▸ Your objective:
Starting with the line below that holds "São ao todo 50 exercícios, cada um" and stopping after the line that holds "particolarmente violenta, con", transcribe the lines exactly, leaving out all pictures.
┄┄┄┄┄┄┄┄┄┄┄┄┄┄┄┄┄┄┄┄
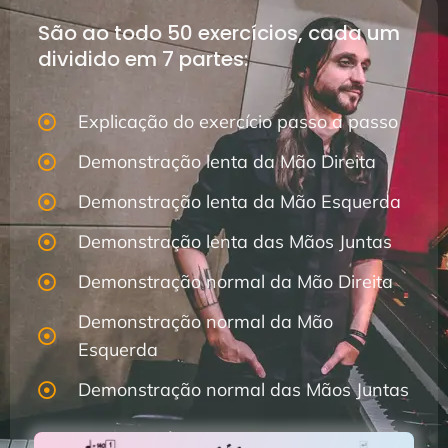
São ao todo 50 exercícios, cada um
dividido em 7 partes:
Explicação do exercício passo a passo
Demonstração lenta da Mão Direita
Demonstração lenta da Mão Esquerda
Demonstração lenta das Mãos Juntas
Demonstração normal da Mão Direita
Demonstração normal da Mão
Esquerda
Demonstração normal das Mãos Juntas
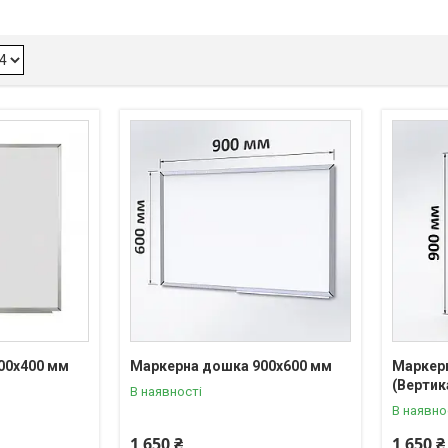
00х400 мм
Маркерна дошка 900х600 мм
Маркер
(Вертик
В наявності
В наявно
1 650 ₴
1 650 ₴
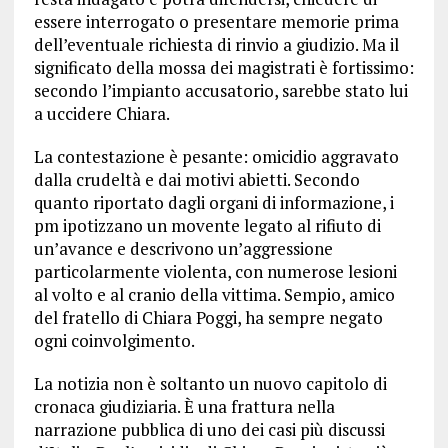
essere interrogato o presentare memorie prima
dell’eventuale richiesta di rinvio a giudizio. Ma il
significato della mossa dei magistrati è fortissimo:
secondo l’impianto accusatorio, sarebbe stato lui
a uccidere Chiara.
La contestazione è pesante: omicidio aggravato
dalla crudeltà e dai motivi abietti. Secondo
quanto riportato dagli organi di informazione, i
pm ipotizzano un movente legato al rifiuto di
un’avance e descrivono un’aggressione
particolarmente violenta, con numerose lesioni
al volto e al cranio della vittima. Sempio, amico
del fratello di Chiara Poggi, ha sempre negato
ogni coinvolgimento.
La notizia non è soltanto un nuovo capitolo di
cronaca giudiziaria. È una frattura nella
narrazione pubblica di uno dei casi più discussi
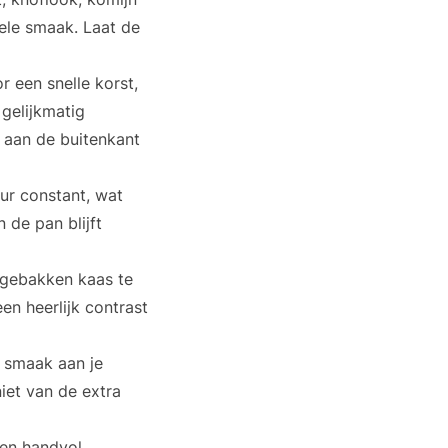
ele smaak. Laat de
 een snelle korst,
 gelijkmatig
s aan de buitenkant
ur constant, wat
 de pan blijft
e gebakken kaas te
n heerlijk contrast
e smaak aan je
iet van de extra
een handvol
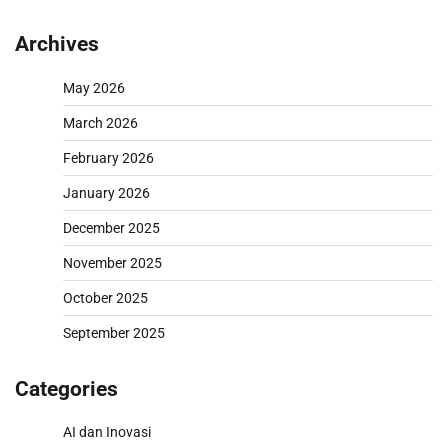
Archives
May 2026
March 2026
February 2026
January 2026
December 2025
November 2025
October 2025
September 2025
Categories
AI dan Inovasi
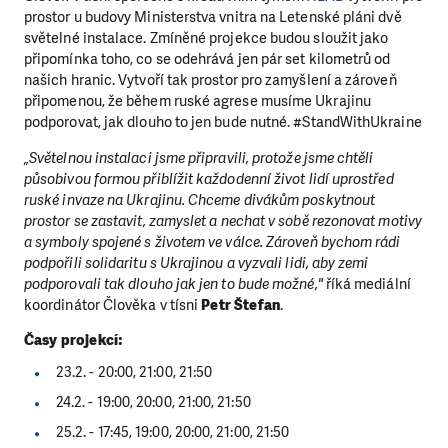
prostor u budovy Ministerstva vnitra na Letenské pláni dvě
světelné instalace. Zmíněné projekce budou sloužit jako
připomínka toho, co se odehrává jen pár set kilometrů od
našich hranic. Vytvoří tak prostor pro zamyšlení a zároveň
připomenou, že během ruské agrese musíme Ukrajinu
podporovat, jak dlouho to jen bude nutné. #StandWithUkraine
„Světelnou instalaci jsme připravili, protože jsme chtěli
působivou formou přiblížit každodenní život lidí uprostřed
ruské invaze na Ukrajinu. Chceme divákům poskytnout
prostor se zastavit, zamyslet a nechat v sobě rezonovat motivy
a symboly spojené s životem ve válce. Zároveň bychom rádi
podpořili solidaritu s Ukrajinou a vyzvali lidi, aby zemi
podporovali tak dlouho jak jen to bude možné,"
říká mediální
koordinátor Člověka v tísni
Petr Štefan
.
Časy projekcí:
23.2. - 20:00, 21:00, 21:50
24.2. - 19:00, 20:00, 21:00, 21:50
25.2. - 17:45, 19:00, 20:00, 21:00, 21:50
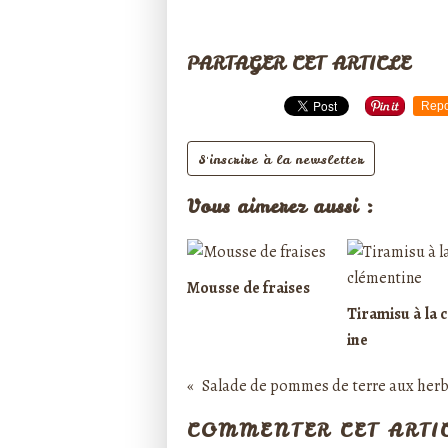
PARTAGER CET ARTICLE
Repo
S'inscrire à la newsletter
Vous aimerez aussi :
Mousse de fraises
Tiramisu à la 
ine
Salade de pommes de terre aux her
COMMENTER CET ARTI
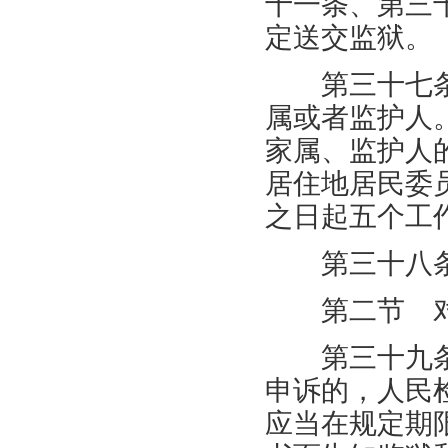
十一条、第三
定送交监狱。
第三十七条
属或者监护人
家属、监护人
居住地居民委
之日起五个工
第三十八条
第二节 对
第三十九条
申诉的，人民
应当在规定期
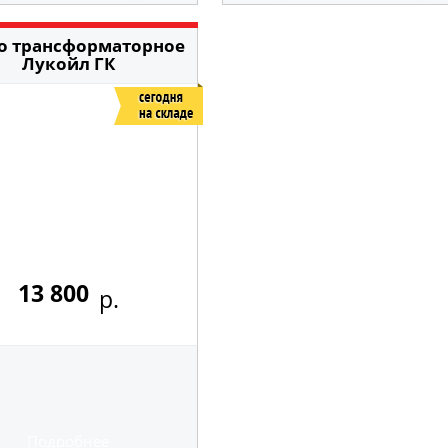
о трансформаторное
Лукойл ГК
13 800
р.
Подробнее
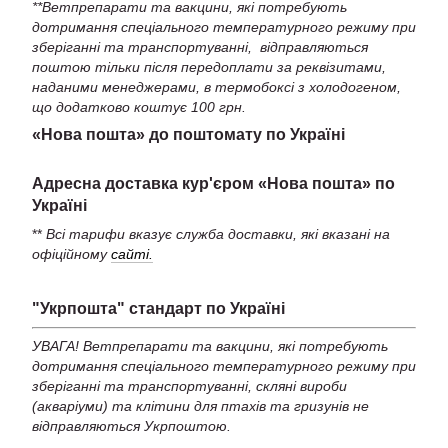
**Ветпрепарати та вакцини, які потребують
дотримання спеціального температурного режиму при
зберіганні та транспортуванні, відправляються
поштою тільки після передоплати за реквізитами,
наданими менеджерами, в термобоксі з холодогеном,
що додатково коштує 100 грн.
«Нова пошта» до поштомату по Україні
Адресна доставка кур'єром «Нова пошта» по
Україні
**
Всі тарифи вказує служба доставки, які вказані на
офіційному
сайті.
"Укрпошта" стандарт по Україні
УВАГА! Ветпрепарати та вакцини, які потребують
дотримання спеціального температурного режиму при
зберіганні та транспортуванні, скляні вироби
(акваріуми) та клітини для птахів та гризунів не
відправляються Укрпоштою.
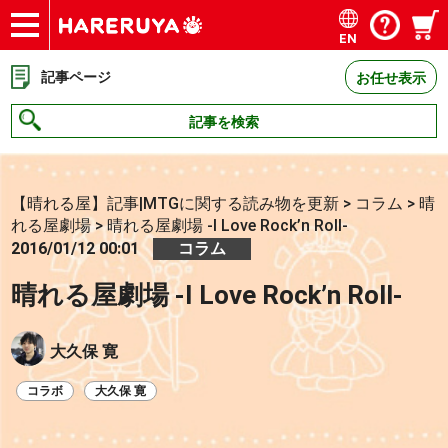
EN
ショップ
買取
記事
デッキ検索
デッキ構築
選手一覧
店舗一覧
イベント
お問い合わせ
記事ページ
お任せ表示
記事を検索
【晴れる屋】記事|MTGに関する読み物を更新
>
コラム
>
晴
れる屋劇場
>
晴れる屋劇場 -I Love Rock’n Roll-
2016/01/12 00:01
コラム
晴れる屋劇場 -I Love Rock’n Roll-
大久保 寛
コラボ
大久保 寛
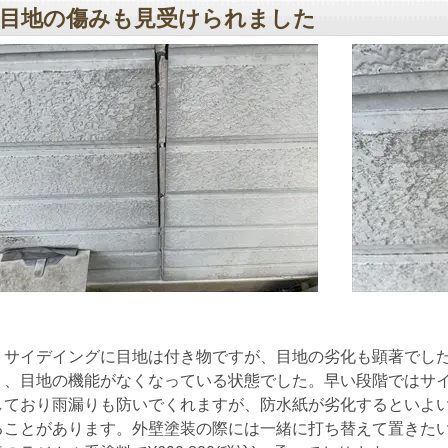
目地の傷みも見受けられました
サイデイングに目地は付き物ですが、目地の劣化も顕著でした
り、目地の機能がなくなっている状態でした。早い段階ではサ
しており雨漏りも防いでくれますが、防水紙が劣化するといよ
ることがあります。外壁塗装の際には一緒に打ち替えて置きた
┄┄┄┄┄┄┄┄┄┄┄┄┄┄┄┄┄┄┄┄
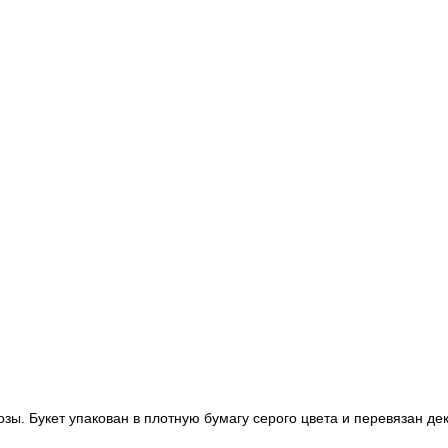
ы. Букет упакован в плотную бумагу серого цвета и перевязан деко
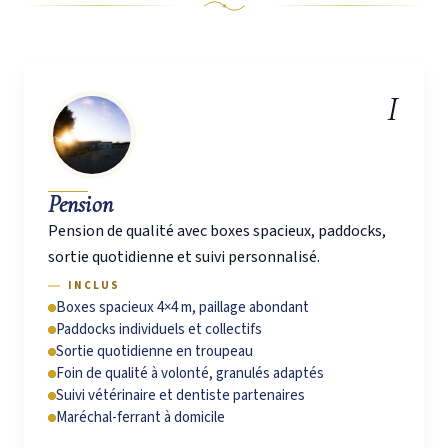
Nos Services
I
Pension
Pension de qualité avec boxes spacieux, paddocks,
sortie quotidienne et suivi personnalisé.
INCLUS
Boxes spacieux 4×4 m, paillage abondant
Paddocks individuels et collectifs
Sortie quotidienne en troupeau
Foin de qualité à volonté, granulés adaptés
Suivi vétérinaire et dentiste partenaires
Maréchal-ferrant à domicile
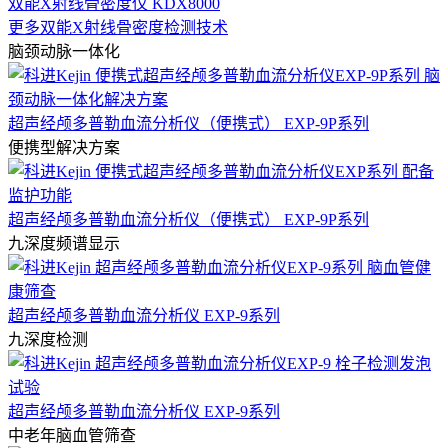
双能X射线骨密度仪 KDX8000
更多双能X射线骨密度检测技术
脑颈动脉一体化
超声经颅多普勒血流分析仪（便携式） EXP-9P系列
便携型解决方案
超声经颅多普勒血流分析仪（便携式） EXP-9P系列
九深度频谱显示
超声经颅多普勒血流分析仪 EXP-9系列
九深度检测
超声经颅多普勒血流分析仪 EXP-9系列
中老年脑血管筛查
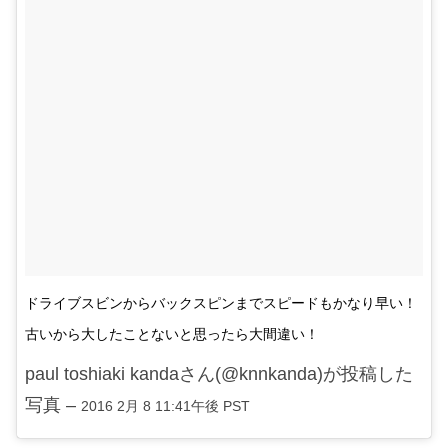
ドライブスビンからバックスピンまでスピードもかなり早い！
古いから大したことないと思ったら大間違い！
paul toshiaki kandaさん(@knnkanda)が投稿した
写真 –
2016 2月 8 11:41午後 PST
┄┄┄┄┄┄┄┄┄┄┄┄┄┄┄┄┄┄┄┄
▸ Answer section:
São ao todo 50 exercícios, cada um
dividido em 7 partes:
Explicação do exercício passo a passo
Demonstração lenta da Mão Direita
Demonstração lenta da Mão Esquerda
Demonstração lenta das Mãos Juntas
Demonstração normal da Mão Direita
Demonstração normal da Mão
Esquerda
Demonstração normal das Mãos Juntas
00х400 мм
Маркерна дошка 900х600 мм
Маркер
(Вертик
В наявності
В наявно
1 650 ₴
1 650 ₴
essere interrogato o presentare memorie prima
dell’eventuale richiesta di rinvio a giudizio. Ma il
significato della mossa dei magistrati è fortissimo:
secondo l’impianto accusatorio, sarebbe stato lui
a uccidere Chiara.
La contestazione è pesante: omicidio aggravato
dalla crudeltà e dai motivi abietti. Secondo
quanto riportato dagli organi di informazione, i
pm ipotizzano un movente legato al rifiuto di
un’avance e descrivono un’aggressione
particolarmente violenta, con numerose lesioni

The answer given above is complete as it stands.